◆ REQUIRED ACTION: What you return should be exactly the lines from the one containing "entourage. Pourtant, s'isoler" down to the final line of the listing, with nothing else.

====

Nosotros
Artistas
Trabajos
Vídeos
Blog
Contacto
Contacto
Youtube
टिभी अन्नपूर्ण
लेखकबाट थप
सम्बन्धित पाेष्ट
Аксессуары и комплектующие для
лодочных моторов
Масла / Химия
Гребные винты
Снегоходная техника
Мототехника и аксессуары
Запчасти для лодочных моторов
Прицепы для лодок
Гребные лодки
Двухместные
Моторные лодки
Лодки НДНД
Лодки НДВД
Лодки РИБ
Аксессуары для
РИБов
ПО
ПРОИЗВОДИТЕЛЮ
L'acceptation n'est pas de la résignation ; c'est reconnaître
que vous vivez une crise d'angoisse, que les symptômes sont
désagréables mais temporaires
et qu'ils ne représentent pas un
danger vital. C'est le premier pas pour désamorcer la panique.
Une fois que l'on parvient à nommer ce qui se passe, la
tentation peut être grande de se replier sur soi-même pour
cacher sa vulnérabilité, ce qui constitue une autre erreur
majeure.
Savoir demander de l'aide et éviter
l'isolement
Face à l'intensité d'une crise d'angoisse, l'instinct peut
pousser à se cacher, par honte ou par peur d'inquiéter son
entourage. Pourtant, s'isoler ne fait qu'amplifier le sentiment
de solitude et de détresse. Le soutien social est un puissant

====

◆ SOLUTION FOR THIS EXERCISE:
entourage. Pourtant, s'isoler ne fait qu'amplifier le sentiment
de solitude et de détresse. Le soutien social est un puissant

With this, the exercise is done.